== DATA ==

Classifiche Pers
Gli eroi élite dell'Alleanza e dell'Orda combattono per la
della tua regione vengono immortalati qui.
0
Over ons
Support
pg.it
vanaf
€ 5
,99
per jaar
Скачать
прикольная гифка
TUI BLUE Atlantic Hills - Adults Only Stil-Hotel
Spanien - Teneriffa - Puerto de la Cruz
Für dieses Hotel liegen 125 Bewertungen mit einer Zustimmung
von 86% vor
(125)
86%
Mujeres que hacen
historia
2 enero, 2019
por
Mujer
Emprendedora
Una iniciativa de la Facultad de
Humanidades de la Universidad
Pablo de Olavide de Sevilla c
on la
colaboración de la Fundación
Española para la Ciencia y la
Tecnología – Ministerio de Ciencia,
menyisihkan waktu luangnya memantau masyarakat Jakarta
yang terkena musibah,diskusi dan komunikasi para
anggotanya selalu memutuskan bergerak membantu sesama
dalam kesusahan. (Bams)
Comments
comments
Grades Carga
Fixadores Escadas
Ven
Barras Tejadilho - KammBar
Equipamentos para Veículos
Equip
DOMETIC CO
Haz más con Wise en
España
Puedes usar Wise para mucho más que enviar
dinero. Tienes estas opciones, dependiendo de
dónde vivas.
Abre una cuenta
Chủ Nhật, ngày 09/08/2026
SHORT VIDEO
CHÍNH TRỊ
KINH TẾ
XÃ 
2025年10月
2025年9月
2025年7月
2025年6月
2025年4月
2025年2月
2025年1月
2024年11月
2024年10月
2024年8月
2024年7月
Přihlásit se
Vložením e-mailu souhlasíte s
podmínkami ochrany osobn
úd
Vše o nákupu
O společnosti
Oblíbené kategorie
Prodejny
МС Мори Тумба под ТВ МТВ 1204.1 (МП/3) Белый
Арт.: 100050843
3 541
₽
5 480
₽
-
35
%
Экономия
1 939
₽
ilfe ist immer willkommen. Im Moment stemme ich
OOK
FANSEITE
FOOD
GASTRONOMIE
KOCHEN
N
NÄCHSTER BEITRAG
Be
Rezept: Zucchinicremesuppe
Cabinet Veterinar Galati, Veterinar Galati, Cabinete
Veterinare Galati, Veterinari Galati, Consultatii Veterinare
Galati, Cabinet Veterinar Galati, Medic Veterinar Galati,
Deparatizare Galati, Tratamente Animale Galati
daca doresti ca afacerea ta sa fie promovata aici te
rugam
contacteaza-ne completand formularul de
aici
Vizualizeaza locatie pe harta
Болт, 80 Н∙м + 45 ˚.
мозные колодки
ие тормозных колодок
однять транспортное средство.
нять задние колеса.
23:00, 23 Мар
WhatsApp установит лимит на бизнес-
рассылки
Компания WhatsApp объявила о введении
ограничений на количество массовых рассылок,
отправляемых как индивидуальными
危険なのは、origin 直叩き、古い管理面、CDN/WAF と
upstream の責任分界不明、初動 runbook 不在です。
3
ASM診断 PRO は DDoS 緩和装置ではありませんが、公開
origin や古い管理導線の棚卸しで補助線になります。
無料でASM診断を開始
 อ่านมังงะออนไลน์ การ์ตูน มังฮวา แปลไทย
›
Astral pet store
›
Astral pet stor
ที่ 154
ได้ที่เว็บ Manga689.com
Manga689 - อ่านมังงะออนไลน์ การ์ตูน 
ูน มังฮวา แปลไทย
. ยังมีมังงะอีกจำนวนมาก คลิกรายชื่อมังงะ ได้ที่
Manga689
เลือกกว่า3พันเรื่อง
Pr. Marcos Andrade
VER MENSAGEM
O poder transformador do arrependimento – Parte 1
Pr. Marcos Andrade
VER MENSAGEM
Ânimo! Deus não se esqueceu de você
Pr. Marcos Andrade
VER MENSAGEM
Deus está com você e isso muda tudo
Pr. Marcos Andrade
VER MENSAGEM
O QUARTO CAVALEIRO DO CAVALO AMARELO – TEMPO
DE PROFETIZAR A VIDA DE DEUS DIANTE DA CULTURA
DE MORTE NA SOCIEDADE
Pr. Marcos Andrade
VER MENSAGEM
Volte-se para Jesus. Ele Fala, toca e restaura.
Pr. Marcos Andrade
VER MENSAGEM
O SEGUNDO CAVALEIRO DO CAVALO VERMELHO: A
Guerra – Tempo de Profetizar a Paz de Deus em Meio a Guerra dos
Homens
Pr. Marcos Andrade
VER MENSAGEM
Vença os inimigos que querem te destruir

===

■ **EXERCISE BRIEF**: Go through the data above and repeat all of it exactly.

■ **RESULT OF THIS TASK**:
Classifiche Pers
Gli eroi élite dell'Alleanza e dell'Orda combattono per la
della tua regione vengono immortalati qui.
0
Over ons
Support
pg.it
vanaf
€ 5
,99
per jaar
Скачать
прикольная гифка
TUI BLUE Atlantic Hills - Adults Only Stil-Hotel
Spanien - Teneriffa - Puerto de la Cruz
Für dieses Hotel liegen 125 Bewertungen mit einer Zustimmung
von 86% vor
(125)
86%
Mujeres que hacen
historia
2 enero, 2019
por
Mujer
Emprendedora
Una iniciativa de la Facultad de
Humanidades de la Universidad
Pablo de Olavide de Sevilla c
on la
colaboración de la Fundación
Española para la Ciencia y la
Tecnología – Ministerio de Ciencia,
menyisihkan waktu luangnya memantau masyarakat Jakarta
yang terkena musibah,diskusi dan komunikasi para
anggotanya selalu memutuskan bergerak membantu sesama
dalam kesusahan. (Bams)
Comments
comments
Grades Carga
Fixadores Escadas
Ven
Barras Tejadilho - KammBar
Equipamentos para Veículos
Equip
DOMETIC CO
Haz más con Wise en
España
Puedes usar Wise para mucho más que enviar
dinero. Tienes estas opciones, dependiendo de
dónde vivas.
Abre una cuenta
Chủ Nhật, ngày 09/08/2026
SHORT VIDEO
CHÍNH TRỊ
KINH TẾ
XÃ 
2025年10月
2025年9月
2025年7月
2025年6月
2025年4月
2025年2月
2025年1月
2024年11月
2024年10月
2024年8月
2024年7月
Přihlásit se
Vložením e-mailu souhlasíte s
podmínkami ochrany osobn
úd
Vše o nákupu
O společnosti
Oblíbené kategorie
Prodejny
МС Мори Тумба под ТВ МТВ 1204.1 (МП/3) Белый
Арт.: 100050843
3 541
₽
5 480
₽
-
35
%
Экономия
1 939
₽
ilfe ist immer willkommen. Im Moment stemme ich
OOK
FANSEITE
FOOD
GASTRONOMIE
KOCHEN
N
NÄCHSTER BEITRAG
Be
Rezept: Zucchinicremesuppe
Cabinet Veterinar Galati, Veterinar Galati, Cabinete
Veterinare Galati, Veterinari Galati, Consultatii Veterinare
Galati, Cabinet Veterinar Galati, Medic Veterinar Galati,
Deparatizare Galati, Tratamente Animale Galati
daca doresti ca afacerea ta sa fie promovata aici te
rugam
contacteaza-ne completand formularul de
aici
Vizualizeaza locatie pe harta
Болт, 80 Н∙м + 45 ˚.
мозные колодки
ие тормозных колодок
однять транспортное средство.
нять задние колеса.
23:00, 23 Мар
WhatsApp установит лимит на бизнес-
рассылки
Компания WhatsApp объявила о введении
ограничений на количество массовых рассылок,
отправляемых как индивидуальными
危険なのは、origin 直叩き、古い管理面、CDN/WAF と
upstream の責任分界不明、初動 runbook 不在です。
3
ASM診断 PRO は DDoS 緩和装置ではありませんが、公開
origin や古い管理導線の棚卸しで補助線になります。
無料でASM診断を開始
 อ่านมังงะออนไลน์ การ์ตูน มังฮวา แปลไทย
›
Astral pet store
›
Astral pet stor
ที่ 154
ได้ที่เว็บ Manga689.com
Manga689 - อ่านมังงะออนไลน์ การ์ตูน 
ูน มังฮวา แปลไทย
. ยังมีมังงะอีกจำนวนมาก คลิกรายชื่อมังงะ ได้ที่
Manga689
เลือกกว่า3พันเรื่อง
Pr. Marcos Andrade
VER MENSAGEM
O poder transformador do arrependimento – Parte 1
Pr. Marcos Andrade
VER MENSAGEM
Ânimo! Deus não se esqueceu de você
Pr. Marcos Andrade
VER MENSAGEM
Deus está com você e isso muda tudo
Pr. Marcos Andrade
VER MENSAGEM
O QUARTO CAVALEIRO DO CAVALO AMARELO – TEMPO
DE PROFETIZAR A VIDA DE DEUS DIANTE DA CULTURA
DE MORTE NA SOCIEDADE
Pr. Marcos Andrade
VER MENSAGEM
Volte-se para Jesus. Ele Fala, toca e restaura.
Pr. Marcos Andrade
VER MENSAGEM
O SEGUNDO CAVALEIRO DO CAVALO VERMELHO: A
Guerra – Tempo de Profetizar a Paz de Deus em Meio a Guerra dos
Homens
Pr. Marcos Andrade
VER MENSAGEM
Vença os inimigos que querem te destruir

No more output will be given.